母は広島がピンチになると、テレビのチャンネルを変えるよう不愉快そうに言ってきた。
母のみならず、母の家系はみな広島ファンだった。
祖母は数年前に亡くなったが、90歳を過ぎて尚、新聞片手に近年の広島の不甲斐なさを憂えていた。
そんななので、打った後に走る方向すら分からない女性には、相応にげんなりした。
あ、広島って、広島東洋カープのこと。
1980年代
広島戦は、対戦相手が巨人のときだけテレビで見られる。
その事実を知ったのは、小学校高学年の頃だった。
そういえば、いつもテレビで見る相手は巨人だよな、ということに気づいた。
たまにやるテレビ中継は大いに食い入った。
広島が苦境を打破すると、無意識に歓声を上げていた。
それが隣近所まで聞こえていたことを、
広島が苦境を打破できなかった時に起こる、俺んちに聞かせることを目的とした隣のうちの拍手喝采によって知った。
あ、隣のうちは巨人ファンだ。
ちぇっ。
それに対抗する思いはまったくなかった。
が、広島が逆転するとまた無意識に大声を出してしまった。
それが隣近所まで聞こえたことを、
さらに逆転された時に起こる、より一層の拍手喝采によって知った。
隣のうちは、けっして広島戦以外でその拍手を起こさなかった。
いま思えばひょっとして、アンチ広島だったのかもしれない。
んなわけないか。
補足すると、うちの一族は広島ファンかつ、熱烈なアンチ巨人だった。
だから単に巨人が負けるのも、楽しいことだった。
そこに広島の勝利が絡んでくると、その心地よさは麻薬のようだった。
それくらい、当時の広島の試合はしびれ、そして日本のプロ野球も盛り上がっていた。
さらに補足すると、普段あまりものごとを言わない父は、
#酔っ払うとウダウダしゃべりだすんだけど。
近鉄ファンと公言しているけど、隠れ巨人ファンなんじゃないか、
という嫌疑が、試合中の些細なリアクションから掛けられていた。
「ばかなこというなよ」
いつでもそう答えたが、
巨人ファンであることは、我が家の中では、
もう人間として軽蔑するに値するレベルだったから、仮にもし巨人ファンだとしても、
そうであることは決してカミングアウトできなかったと思う。
1990年代
しばらくして、巨人ファンは全試合テレビ中継されているという事実を知った。
高校の頃だったか。
自身、巨人主体で物事を考えることがなかったので、その事実になかなか気づかなかった。
4chの巨人戦の放送はひどかった。
広島のピンチを、
「このチャンスを生かしたいですねー。
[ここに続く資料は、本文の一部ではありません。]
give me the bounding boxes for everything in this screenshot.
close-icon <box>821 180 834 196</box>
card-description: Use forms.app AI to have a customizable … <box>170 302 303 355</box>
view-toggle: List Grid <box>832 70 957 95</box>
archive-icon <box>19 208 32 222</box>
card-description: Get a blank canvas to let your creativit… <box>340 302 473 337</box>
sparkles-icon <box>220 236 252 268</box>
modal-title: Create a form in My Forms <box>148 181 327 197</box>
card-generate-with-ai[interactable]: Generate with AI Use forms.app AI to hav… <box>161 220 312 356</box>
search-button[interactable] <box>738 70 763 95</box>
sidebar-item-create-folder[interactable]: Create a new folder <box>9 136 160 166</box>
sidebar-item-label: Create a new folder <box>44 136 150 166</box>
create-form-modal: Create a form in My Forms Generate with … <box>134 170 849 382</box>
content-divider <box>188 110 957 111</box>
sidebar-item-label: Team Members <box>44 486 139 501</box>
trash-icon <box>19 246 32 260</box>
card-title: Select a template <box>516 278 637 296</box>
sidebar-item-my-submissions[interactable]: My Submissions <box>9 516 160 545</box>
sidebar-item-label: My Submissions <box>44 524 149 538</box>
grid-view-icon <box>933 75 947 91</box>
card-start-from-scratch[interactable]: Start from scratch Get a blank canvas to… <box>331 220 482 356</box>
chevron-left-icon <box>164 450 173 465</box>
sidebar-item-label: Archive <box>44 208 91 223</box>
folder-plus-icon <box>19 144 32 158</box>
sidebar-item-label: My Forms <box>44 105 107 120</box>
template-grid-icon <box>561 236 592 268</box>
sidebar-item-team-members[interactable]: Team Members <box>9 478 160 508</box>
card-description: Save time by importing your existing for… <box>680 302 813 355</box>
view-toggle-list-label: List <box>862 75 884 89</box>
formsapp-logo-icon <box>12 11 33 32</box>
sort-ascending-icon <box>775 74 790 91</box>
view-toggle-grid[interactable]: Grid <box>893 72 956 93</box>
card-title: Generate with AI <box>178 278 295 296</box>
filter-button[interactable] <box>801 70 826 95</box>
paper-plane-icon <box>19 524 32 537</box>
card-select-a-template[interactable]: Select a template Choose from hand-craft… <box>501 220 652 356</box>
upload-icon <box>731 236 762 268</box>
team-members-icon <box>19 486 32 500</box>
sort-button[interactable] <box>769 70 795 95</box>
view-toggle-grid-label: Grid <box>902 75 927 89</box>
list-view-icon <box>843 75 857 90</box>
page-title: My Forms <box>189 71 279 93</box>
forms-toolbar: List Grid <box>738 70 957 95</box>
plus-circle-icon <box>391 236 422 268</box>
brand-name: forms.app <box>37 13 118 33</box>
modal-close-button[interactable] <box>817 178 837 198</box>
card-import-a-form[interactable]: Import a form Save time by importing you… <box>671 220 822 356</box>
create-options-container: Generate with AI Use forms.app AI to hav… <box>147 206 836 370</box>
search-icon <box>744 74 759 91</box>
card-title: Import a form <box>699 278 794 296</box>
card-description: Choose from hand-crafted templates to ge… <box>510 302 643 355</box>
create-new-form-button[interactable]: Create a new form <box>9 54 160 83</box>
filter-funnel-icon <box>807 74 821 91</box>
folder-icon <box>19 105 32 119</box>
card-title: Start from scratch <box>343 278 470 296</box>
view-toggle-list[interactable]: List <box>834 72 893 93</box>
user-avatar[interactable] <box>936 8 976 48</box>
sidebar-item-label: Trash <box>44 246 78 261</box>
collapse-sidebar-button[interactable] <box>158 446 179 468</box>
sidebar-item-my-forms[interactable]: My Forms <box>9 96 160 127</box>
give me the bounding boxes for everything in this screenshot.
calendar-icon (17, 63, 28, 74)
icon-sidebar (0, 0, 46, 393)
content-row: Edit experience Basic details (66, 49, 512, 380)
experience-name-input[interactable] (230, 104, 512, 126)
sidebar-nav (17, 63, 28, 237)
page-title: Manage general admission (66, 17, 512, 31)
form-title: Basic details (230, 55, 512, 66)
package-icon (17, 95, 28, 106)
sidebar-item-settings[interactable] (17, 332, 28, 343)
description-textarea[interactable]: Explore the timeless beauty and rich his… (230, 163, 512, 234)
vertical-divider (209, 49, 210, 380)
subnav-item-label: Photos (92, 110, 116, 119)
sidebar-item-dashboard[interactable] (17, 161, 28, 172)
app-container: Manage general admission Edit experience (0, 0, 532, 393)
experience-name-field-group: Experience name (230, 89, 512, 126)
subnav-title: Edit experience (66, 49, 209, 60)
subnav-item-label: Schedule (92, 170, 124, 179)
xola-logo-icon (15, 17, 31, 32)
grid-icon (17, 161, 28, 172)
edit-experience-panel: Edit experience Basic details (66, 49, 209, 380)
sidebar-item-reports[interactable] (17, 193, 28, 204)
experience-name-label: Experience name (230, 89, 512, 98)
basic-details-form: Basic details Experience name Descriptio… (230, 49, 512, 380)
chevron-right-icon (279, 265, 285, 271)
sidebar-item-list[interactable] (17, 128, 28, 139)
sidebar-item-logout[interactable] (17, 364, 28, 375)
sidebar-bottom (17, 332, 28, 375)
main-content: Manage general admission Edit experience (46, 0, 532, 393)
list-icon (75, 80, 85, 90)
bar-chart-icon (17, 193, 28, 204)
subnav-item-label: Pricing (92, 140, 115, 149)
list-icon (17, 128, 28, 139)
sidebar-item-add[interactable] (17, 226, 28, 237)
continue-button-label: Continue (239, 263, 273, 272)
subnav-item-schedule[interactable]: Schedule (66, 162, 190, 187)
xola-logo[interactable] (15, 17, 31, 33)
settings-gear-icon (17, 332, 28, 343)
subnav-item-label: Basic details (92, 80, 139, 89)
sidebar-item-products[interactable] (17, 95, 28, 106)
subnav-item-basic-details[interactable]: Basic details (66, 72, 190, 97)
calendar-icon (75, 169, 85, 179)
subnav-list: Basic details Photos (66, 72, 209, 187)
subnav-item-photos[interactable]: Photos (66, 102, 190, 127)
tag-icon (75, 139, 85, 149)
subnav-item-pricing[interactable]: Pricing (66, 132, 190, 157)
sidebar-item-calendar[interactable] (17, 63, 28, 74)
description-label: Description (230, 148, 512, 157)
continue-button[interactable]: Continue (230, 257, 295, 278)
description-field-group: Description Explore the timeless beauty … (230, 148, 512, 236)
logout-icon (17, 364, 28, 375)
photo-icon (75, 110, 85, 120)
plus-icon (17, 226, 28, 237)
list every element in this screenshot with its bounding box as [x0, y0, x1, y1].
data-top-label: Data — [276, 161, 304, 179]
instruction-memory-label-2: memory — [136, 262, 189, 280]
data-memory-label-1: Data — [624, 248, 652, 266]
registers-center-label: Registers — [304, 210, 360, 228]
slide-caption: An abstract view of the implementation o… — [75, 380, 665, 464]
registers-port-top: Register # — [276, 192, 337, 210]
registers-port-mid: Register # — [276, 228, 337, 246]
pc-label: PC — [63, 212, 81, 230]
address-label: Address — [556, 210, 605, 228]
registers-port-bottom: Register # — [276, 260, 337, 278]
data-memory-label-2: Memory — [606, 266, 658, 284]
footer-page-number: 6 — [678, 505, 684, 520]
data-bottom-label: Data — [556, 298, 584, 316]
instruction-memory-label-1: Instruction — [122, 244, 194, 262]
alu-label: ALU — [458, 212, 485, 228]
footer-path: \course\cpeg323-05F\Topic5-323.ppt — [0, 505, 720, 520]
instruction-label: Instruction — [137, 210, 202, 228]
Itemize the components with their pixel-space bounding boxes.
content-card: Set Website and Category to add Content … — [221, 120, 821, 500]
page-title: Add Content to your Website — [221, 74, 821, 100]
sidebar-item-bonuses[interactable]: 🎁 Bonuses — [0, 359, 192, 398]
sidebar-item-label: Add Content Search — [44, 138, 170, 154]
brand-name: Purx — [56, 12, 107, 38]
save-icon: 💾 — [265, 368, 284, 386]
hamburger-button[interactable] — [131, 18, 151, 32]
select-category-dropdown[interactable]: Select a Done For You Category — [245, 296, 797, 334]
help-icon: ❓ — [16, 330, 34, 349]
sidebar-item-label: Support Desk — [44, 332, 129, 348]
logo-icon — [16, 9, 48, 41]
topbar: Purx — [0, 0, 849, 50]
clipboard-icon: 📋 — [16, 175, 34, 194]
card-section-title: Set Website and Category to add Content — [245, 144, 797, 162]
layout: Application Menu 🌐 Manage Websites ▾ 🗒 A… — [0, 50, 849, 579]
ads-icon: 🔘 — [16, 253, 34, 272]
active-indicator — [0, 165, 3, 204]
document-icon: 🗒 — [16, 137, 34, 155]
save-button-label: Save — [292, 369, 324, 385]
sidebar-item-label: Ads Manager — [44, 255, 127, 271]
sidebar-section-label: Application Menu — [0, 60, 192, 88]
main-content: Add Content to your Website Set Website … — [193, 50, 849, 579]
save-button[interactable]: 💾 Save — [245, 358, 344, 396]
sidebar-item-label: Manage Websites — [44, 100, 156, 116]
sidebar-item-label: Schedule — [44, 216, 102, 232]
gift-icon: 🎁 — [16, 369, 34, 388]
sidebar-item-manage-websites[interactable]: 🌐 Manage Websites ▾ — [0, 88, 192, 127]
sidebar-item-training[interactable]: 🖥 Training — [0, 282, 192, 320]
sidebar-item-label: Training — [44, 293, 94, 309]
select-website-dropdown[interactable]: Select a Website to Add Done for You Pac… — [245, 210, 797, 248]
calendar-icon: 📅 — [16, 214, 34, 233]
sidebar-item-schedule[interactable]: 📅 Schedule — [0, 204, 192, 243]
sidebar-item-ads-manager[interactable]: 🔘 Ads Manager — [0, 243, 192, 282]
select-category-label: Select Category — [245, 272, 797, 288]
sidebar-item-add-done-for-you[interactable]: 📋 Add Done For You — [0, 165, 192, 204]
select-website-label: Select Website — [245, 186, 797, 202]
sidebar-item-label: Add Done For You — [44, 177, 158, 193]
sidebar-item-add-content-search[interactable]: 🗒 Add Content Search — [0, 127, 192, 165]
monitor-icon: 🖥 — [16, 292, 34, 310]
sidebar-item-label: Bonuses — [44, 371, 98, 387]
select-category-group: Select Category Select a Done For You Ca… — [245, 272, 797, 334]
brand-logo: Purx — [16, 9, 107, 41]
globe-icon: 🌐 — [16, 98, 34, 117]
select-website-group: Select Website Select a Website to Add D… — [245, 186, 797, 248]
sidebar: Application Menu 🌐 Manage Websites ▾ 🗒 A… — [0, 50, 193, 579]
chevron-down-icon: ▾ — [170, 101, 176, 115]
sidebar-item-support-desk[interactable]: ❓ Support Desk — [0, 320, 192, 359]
」
といい、広島のチャンスを
「このピンチは何とかしのぎたいですね。」
といい、広島が勝てば
「残念ながら負けてしまいましたが、」
などと抜かした。
その一方的な偏り具合が気に入らず、読売系列すべてが嫌いになった。
巨人、ヴェルディ、読売新聞、日本テレビ、渡辺恒雄、などすべての関連が。
高校の頃には、巨人ファンを見つけると、
「それでいいのか?あんなんで勝って楽しいのか?」
と疑問を投げかけるようになっていた。
今となればどうでもいいことなんだけど、
まあ当時はどうでもよくなかった。
高3の時、クラスに3人の広島ファンがいた。
板橋と鉄平ちゃんと俺だった。
関東に住んでいると広島ファンは皆無に等しかったので頼もしいことだった。
実はその頃、広島は既に弱小チームとなっていた。
戦犯は、先日北京オリンピックでドラマを演じた仙一の一味、山本浩二。
選手と監督は必要な能力が違う。
選手には分析結果を忠実に再現する、または本能的に反応する身体能力が必要だが、
監督にそれは必要ない。
逆に監督にはもっと総合的にものごとを分析し、判断する力が必要で、
仙一同様、山本浩二はそれを持っていなかった。
チームは万年Bクラス。そのほとんどが最下位。
小学生だった頃、NHKで、
「実はここ10年間でもっとも優勝しているチームは広島なんですね。」
とアナウンサーが言っていたのを強く覚えているが、
その当時は知ることはできなかった屈辱の歴史が、1992年の優勝を最後に始まっていた。
が、打線は驚くほどよかった。
7、8点差くらいなら軽くひっくり返した。
逆に、7、8点差つけても、軽くひっくり返された。
かつて、北別府、大野、川口らを擁して、投手王国と呼ばれたあの時代とはまるで姿を変え、
大味な試合を展開し続けた。
山本浩二により、広島は明らかな打撃偏重チームへと生まれ変わり、
チーム成績とは関係なく続々スターが生まれていった。
にわかに広島ファンが増えだしたのもこの頃だと感じている。
退屈な授業では、理想のオーダーを何度も書いた。
1番 ショート 野村謙二郎.315 32本 30盗塁
2番 セカンド 正田 .340
3番 センター 前田 .325 27本
4番 サード 江藤 .321 39本
5番 レスト 金本 .300 30本 30盗塁
6番 ファースト ロペス .320 30本
7番 ライト 緒方 .300 36本 50盗塁
8番 キャッチャー 西山 .280
9番 ピッチャー ?
右の代打、町田 .300 12本
左の代打、浅井 .323 11本
だいたいこんな感じだった。
代打の町田と浅井は、他球団へ行けば十分にクリーンナップを打てる実力者だった。
シーズンを通して打席に立てれば、30本塁打以上は打っていただろう。
それから、いつもセカンドに悩んだ。正田は少し時代が違ったが、俺のベストオーダーに当てはまるセカンドがいなく、少し古い正田をはめた。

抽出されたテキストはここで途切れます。